## New Study Finds Viral Mutants May Hamper HIV Elimination
Researchers at the University of Nebraska Medical Center (UNMC) have identified novel viral mutations that may contribute to viral escape following treatment with antiretroviral drugs and CRISPR-Cas9 gene editing in HIV-1 infected animals. The findings, recently published in *Communications Biology*, shed light on why a combination of long-acting antiretroviral therapy and CRISPR-Cas9 did not achieve permanent HIV DNA removal.The study, led by Prasanta dash, PhD, builds upon previous work from Dr. Dash and Chen Zhang, PhD, who first reported HIV-1 elimination from infected animals four years ago. This earlier research, in which Dr. Dash was the first author, prompted inquiry into the mechanisms behind potential viral rebound.
To understand the emergence of rebound viruses, the team analyzed stored frozen samples from the previous study. Utilizing both conventional Sanger sequencing and highly sensitive next-generation sequencing (NGS),they focused on a specific region of the HIV genome targeted by the antiretroviral therapy and CRISPR-Cas9.
This analysis revealed several new drug-resistant variants.”We also looked for times when the new mutations were introduced, and found these were generated either during or after the antiretroviral drug was administered,” explained Dr. Dash. The team plans to further investigate which body compartments harbor these viruses.

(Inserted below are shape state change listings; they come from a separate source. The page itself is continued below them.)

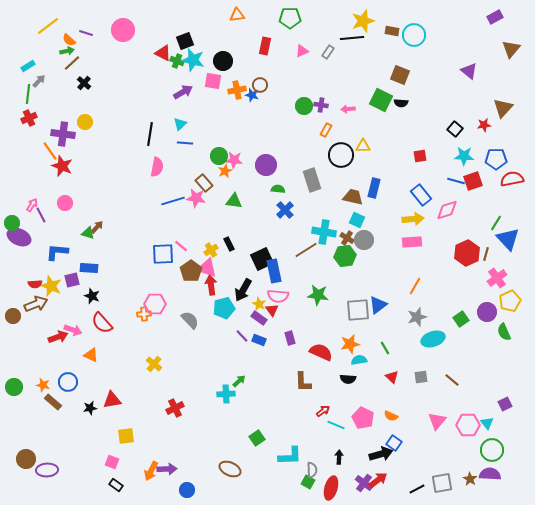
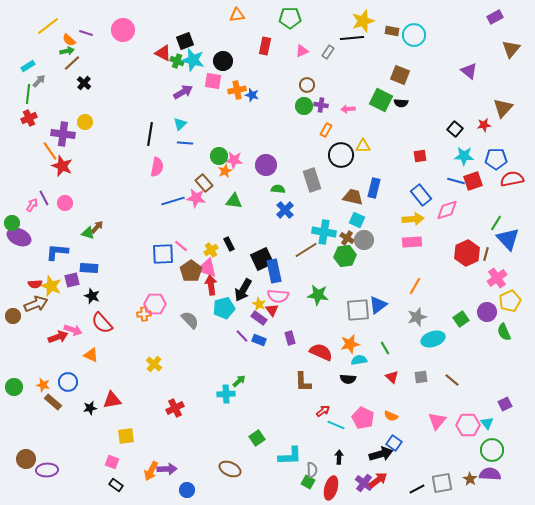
brown circle at (260, 85): moved 47 px right
purple line at (41, 215): moved 3 px right, 17 px up
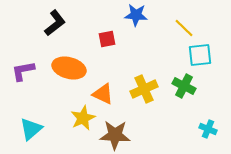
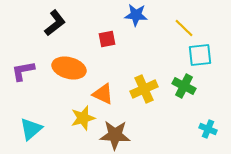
yellow star: rotated 10 degrees clockwise
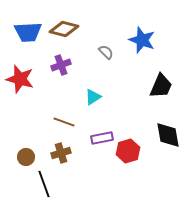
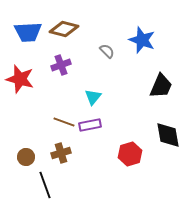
gray semicircle: moved 1 px right, 1 px up
cyan triangle: rotated 18 degrees counterclockwise
purple rectangle: moved 12 px left, 13 px up
red hexagon: moved 2 px right, 3 px down
black line: moved 1 px right, 1 px down
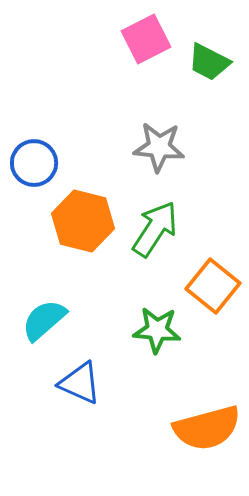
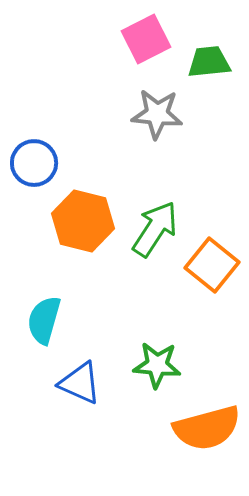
green trapezoid: rotated 147 degrees clockwise
gray star: moved 2 px left, 33 px up
orange square: moved 1 px left, 21 px up
cyan semicircle: rotated 33 degrees counterclockwise
green star: moved 35 px down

Importantly, the researchers found that these unique mutations were linked to the antiretroviral drugs or the combined therapy, rather than the CRISPR-Cas9 treatment itself. “We found the unique mutations are linked to the antiretroviral drugs or to the dual therapy rather than the solo CRISPR therapy,” Dr. Dash said.

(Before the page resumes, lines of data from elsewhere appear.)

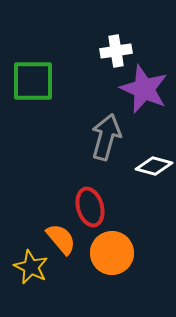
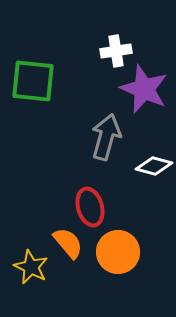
green square: rotated 6 degrees clockwise
orange semicircle: moved 7 px right, 4 px down
orange circle: moved 6 px right, 1 px up
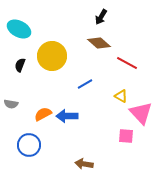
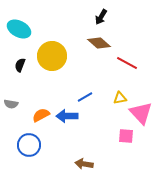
blue line: moved 13 px down
yellow triangle: moved 1 px left, 2 px down; rotated 40 degrees counterclockwise
orange semicircle: moved 2 px left, 1 px down
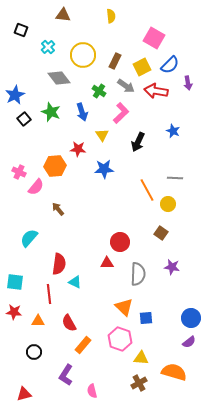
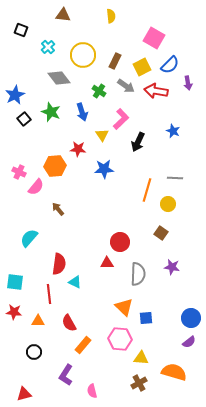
pink L-shape at (121, 113): moved 6 px down
orange line at (147, 190): rotated 45 degrees clockwise
pink hexagon at (120, 339): rotated 15 degrees counterclockwise
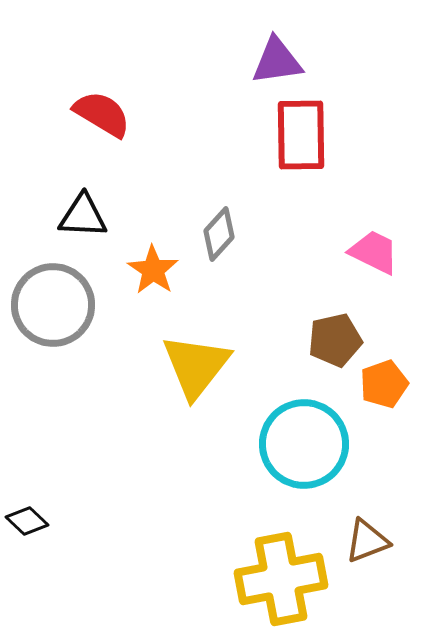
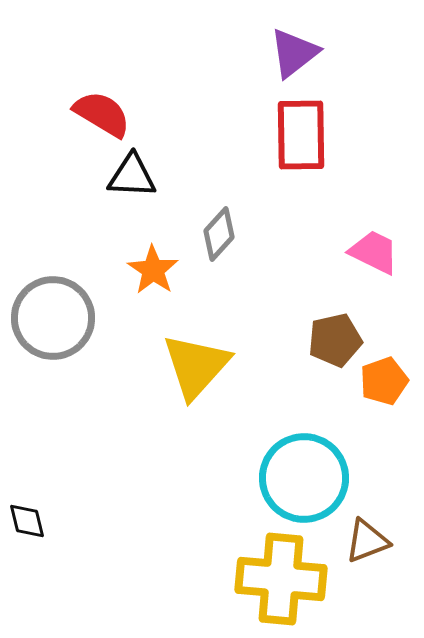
purple triangle: moved 17 px right, 8 px up; rotated 30 degrees counterclockwise
black triangle: moved 49 px right, 40 px up
gray circle: moved 13 px down
yellow triangle: rotated 4 degrees clockwise
orange pentagon: moved 3 px up
cyan circle: moved 34 px down
black diamond: rotated 33 degrees clockwise
yellow cross: rotated 16 degrees clockwise
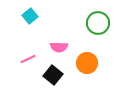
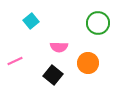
cyan square: moved 1 px right, 5 px down
pink line: moved 13 px left, 2 px down
orange circle: moved 1 px right
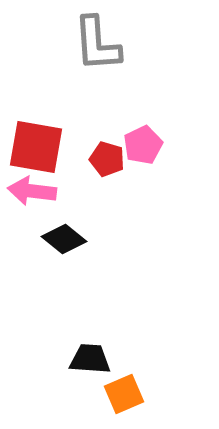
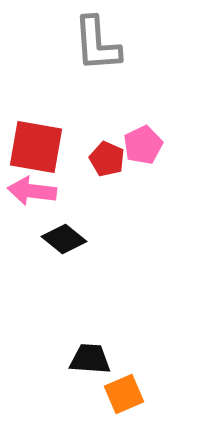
red pentagon: rotated 8 degrees clockwise
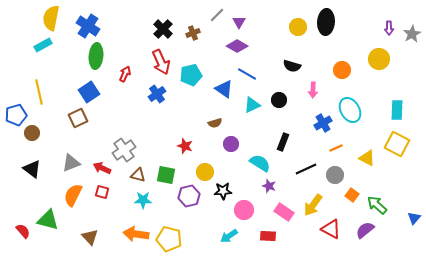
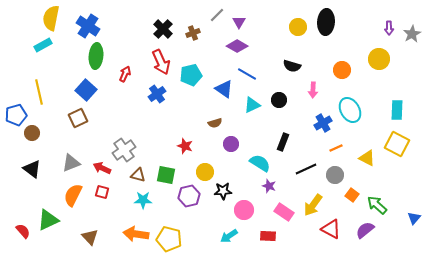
blue square at (89, 92): moved 3 px left, 2 px up; rotated 15 degrees counterclockwise
green triangle at (48, 220): rotated 40 degrees counterclockwise
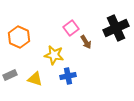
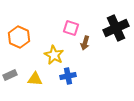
pink square: rotated 35 degrees counterclockwise
brown arrow: moved 1 px left, 1 px down; rotated 48 degrees clockwise
yellow star: rotated 18 degrees clockwise
yellow triangle: rotated 14 degrees counterclockwise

The absence of mutations directly associated with CRISPR-Cas9 suggests opportunities to improve the targeting of viral guide RNA to cells containing latent HIV-1, potentially thru enhanced therapeutic delivery. Dr. Dash emphasized the importance of ongoing viral monitoring during treatment. “The study’s findings underscore the importance of monitoring how the virus can change during various therapies over time,” he said.

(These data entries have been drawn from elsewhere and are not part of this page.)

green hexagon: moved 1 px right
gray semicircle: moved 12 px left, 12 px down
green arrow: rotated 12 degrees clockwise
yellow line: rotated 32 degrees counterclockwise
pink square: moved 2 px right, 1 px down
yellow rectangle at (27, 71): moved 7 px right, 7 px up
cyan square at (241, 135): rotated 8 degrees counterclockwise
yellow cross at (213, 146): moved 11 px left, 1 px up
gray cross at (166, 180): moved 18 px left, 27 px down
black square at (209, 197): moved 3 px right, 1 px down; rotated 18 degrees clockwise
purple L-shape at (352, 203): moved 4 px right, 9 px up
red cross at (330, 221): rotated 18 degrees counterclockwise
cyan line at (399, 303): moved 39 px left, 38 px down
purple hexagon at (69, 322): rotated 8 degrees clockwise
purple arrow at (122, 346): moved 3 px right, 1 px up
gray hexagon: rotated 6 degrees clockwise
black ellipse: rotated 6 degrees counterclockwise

Paul Domanico, PhD, of the Clinton Health Access Initiative, highlighted the broader implications of the research. “The future of HIV elimination likely depends on a multi-modal regimen that includes several options: long-acting antiretroviral drugs, biologicals, vaccines, and gene and cell therapies,” he stated. “Identifying unique viral mutations/signatures associated with long-acting antiretroviral drugs and CRISPR-Cas9, as shown by Dr. Dash and team, is of great interest to the entire HIV community.”